On-camera ballgame betrothals were popularized by celebrities and prominent online presences. In 2013, influential rapper
and record producer Kanye West secured his girlfriend at the time, reality television star and fashion designer Kim Kardashian, by proposing to her at the San Francisco Giants’ AT&T Park, in California. YouTube channel The Sporting Maniac, which boasts 58.7 thousand subscribers, has a whole video on its page dedicated to espousals that occurred in the middle of Major League Baseball, or MLB games.

Because the stakes surrounding them are so high, publicized proposals are not usually regarded as viable. In reality, they are widely accessible. They are by no means limited to MLB stadiums; lesser-known sites have also been known to promote them. Indeed, in Birmingham, Alabama, Regions Field encourages its amorous occupants to express themselves on its big screens. Located in the city’s Southside area, the frequently-visited field serves as the home of the Birmingham Barons, who began operating out of it roughly thirty years ago.

Regions Field lets interested parties take a variety of approaches to their matrimonial movements, given they contact the location’s event manager prior to the start of the season during which they are to take place.
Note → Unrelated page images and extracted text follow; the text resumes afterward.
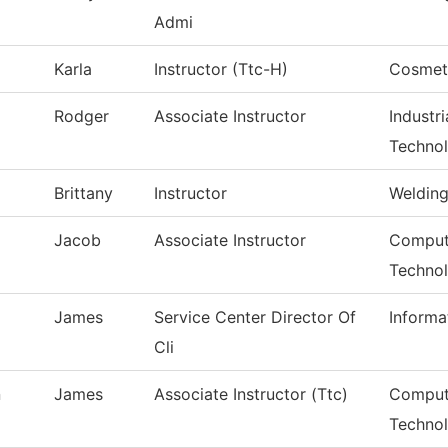
Admi
Karla
Instructor (Ttc-H)
Cosmet
Rodger
Associate Instructor
Industr
Techno
Brittany
Instructor
Weldin
Jacob
Associate Instructor
Compute
Techno
James
Service Center Director Of
Informa
Cli
n
James
Associate Instructor (Ttc)
Comput
Techno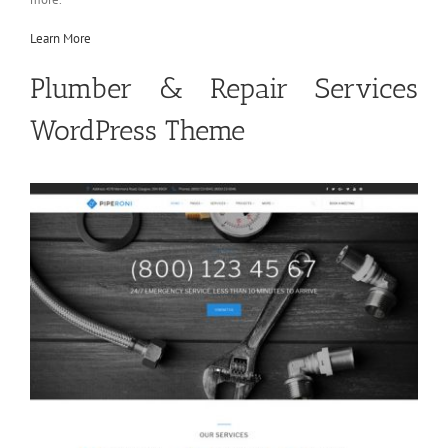
Learn More
Plumber & Repair Services
WordPress Theme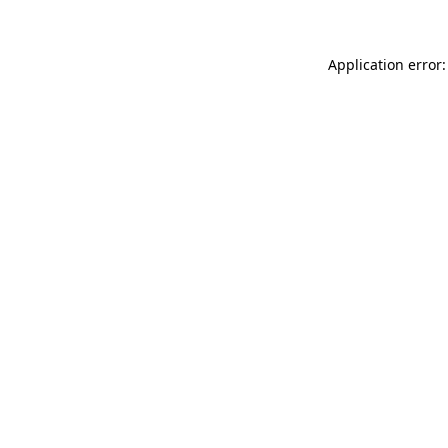
Application error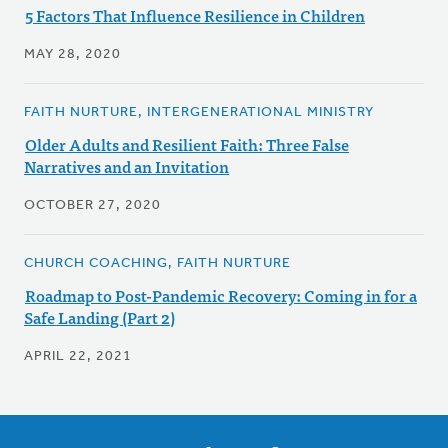
5 Factors That Influence Resilience in Children
MAY 28, 2020
FAITH NURTURE, INTERGENERATIONAL MINISTRY
Older Adults and Resilient Faith: Three False
Narratives and an Invitation
OCTOBER 27, 2020
CHURCH COACHING, FAITH NURTURE
Roadmap to Post-Pandemic Recovery: Coming in for a
Safe Landing (Part 2)
APRIL 22, 2021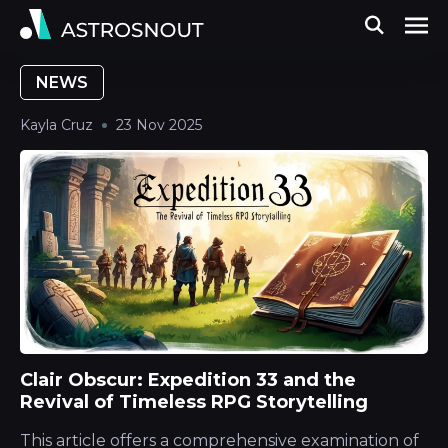
NEWS
Kayla Cruz
23 Nov 2025
Clair Obscur: Expedition 33 and the
Revival of Timeless RPG Storytelling
This article offers a comprehensive examination of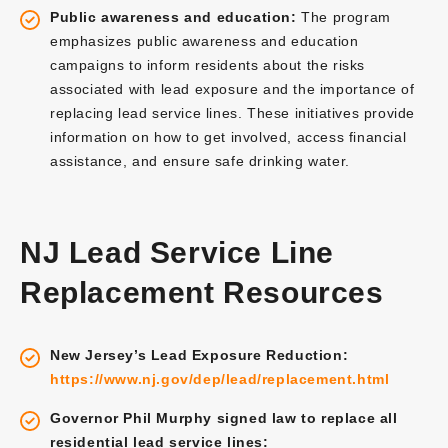
Public awareness and education:
The program
emphasizes public awareness and education
campaigns to inform residents about the risks
associated with lead exposure and the importance of
replacing lead service lines. These initiatives provide
information on how to get involved, access financial
assistance, and ensure safe drinking water.
NJ Lead Service Line
Replacement Resources
New Jersey’s Lead Exposure Reduction:
https://www.nj.gov/dep/lead/replacement.html
Governor Phil Murphy signed law to replace all
residential lead service lines: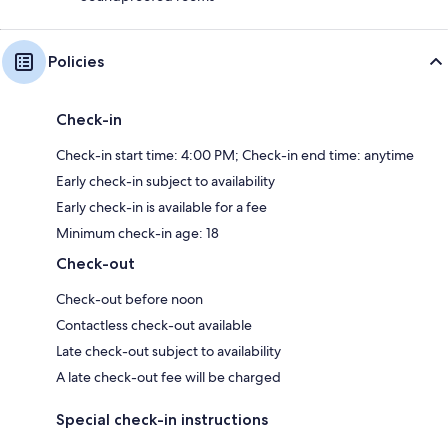
Policies
Check-in
Check-in start time: 4:00 PM; Check-in end time: anytime
Early check-in subject to availability
Early check-in is available for a fee
Minimum check-in age: 18
Check-out
Check-out before noon
Contactless check-out available
Late check-out subject to availability
A late check-out fee will be charged
Special check-in instructions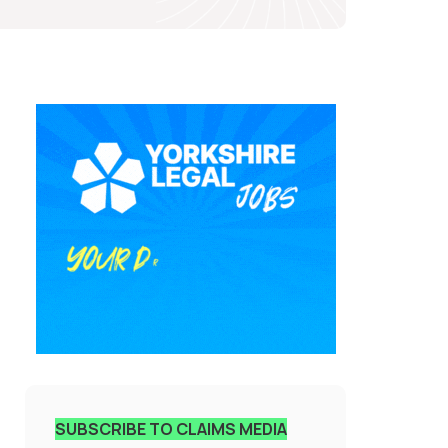
SUBSCRIBE TO CLAIMS MEDIA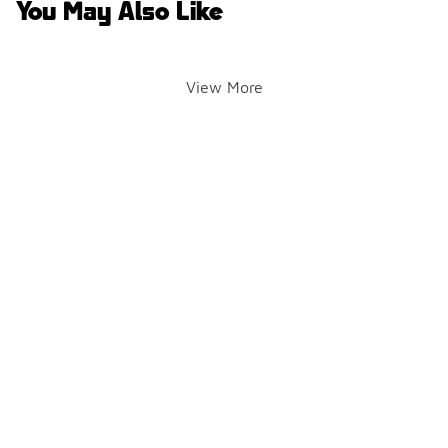
You May Also Like
View More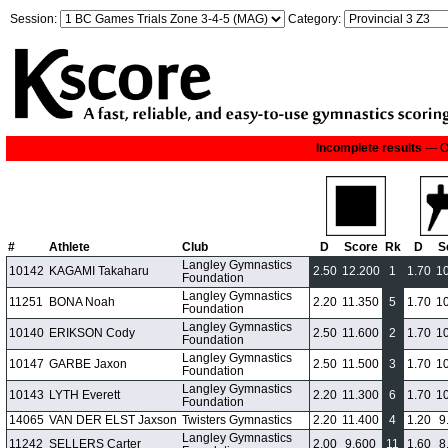
Session:
Category:
Incomplete results
— On
#
Athlete
Club
D
Score
Rk
D
S
Langley Gymnastics
10142
KAGAMI Takaharu
2.50
12.200
1
1.70
1
Foundation
Langley Gymnastics
11251
BONA Noah
2.20
11.350
5
1.70
1
Foundation
Langley Gymnastics
10140
ERIKSON Cody
2.50
11.600
2
1.70
1
Foundation
Langley Gymnastics
10147
GARBE Jaxon
2.50
11.500
3
1.70
1
Foundation
Langley Gymnastics
10143
LYTH Everett
2.20
11.300
6
1.70
1
Foundation
14065
VAN DER ELST Jaxson
Twisters Gymnastics
2.20
11.400
4
1.20
9
Langley Gymnastics
11242
SELLERS Carter
2.00
9.600
11
1.60
8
Admittedly, its freedoms are slightly restricted by the coronavirus pandemic at the moment. For instance, the park presently blocks individuals from stepping foot on its grounds if its athletes are on the premises, for its executives wish to stifle the spread of COVID cases on its domain as much as they can. Their rule dictating who can and can not traverse its turf is one of several examples of the virus-oriented obstacles they face as managers of the lot. Yet notwithstanding the challenges they are handling, these office workers are now deliberating with potential proposers to devise their ideal scenarios.

A highly sought-after proposal they help coordinate is one that is somehow incorporated into a match’s ceremonial first pitch. Traditionally, the celebrated first pitch is thrown by a guest of honor. It quiets the crowd’s pregame bustling, and it signifies the start of the occasion at hand. In the past, at MLB games, the guests of honor have been U.S. presidents and important political figures. Today, at the Barons’s stadium, the first pitch is subject to be performed by a prospective proposer who, in lieu of an actual throw, might get down on one knee and produce an engagement ring to his or her fiancé-to-be.

Of course, another equally grandiose stadium proposal that is doable at Regions Field occurs on its ‘kiss cam’, the camera that scans its rows of seats for couples and prompts them to embrace, displaying their image on the Jumbotron.

It is up to future matrimonial matches to determine their autonomous views on the contested Jumbotron proposal. As a rule, so long as they are happy, they should feel free to be as flamboyant as they want in their affairs. To each their own, after all.